It’s a Sunday and for me it was more of a FUNDAY!
Mom was in Shirdi with my family. I was chilling the whole day catching up with the latest news on television and newspapers, with most of the day spent without clothes, thanks to the heat… yes the heat in Mumbai is soaring, I thought monsoon was around the corner, but it is no where in sight and i was almost naked enjoying the sun rays on my skin in my garden, loitering in my house in my jockey most of the day.
I did not go to Shirdi with MOM, for I resent that lord for some reason, I go back immediately to December 26th 2007 whenever I think of that lord, Saibaba.
My grand mother was a devoted follower of his, I remember, she was in her deathbed, in coma, when I and my aunt jayanti saw her violently pleading to the lord to save her life, while the nurses in the hospital held my Amma’s hand to control her jumping out of the various saline’s that she was surviving on.
We saw her jostling and praying and saying SAIBABA SAIBABA from that 12 inch by 12 inch window of the ICU door. She wanted to live, I wanted her to live, I wanted to take her in my swift car to Shirdi one day.
The swift never came, Amma never lived.
It was the 26th of December morning that I was told by Makarand uncle to go to his atm and get some money, have a tea at home and come back to the hospital with that money.
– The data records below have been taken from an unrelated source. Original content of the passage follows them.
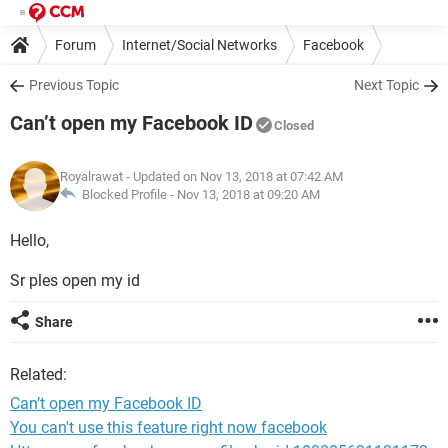
Forum
Internet/Social Networks
Facebook
Previous Topic
Next Topic
Can’t open my Facebook ID
Closed
Royalrawat
- Updated on Nov 13, 2018 at 07:42 AM
Blocked Profile -
Nov 13, 2018 at 09:20 AM
Hello,
Sr ples open my id
Share
Related:
Can’t open my Facebook ID
You can't use this feature right now facebook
I had stayed all night at the hospital, went to the ATM, took the money, on my way on my uncles old BAJAJ scooter stopped at the Saibaba temple, prayed for my amma’s life for I had an intuition something terrible was on its way but as long as I had my saibaba on my side, I needn’t worry. With a lot of self developed courage in the temple and trusting saibaba would do his job, I went home.
The door was opened by Dinesh suvarna, my aunt’s friend, and as he opened he said "I am sorry". I knew what he meant. I just didn’t want to accept it. I was cold and calm. I drove back to the hospital at about 7.20 am.
Amma was dead… My intuition was right…… And saibaba failed; somehow I have developed distrust in that lord….
So didn’t go to Shirdi, but my mom went yesterday with my aunt and uncle and my cousin Meghana in a hired Chevrolet Tavera. While they left at 7.30 in the morning and as the car took the turn at the end of the road, I had an intuition again, I saw them all dead and I living my life all alone with my dad. I ridiculed it but the fear somewhere still chilled my spine.
Today, a Sunday, I get a call by my Uncle…..THEY HAVE HAD AN ACCIDENT AND WERE HIT BY A BUS…..
They have bruises and are bleeding; my mom is cold and scared. I knew it. My intuition has come true again…
I am confused and scared…….Is it my intuition that is turning into reality???? For I want to now stop thinking negative, I better think positive, for whatever I think it is coming true….Let not my dear ones suffer o lord…I beg for forgiveness.. . I am sorry for my misdeeds.
Please keep my family happy, healthy ALWAYS… Take my life instead.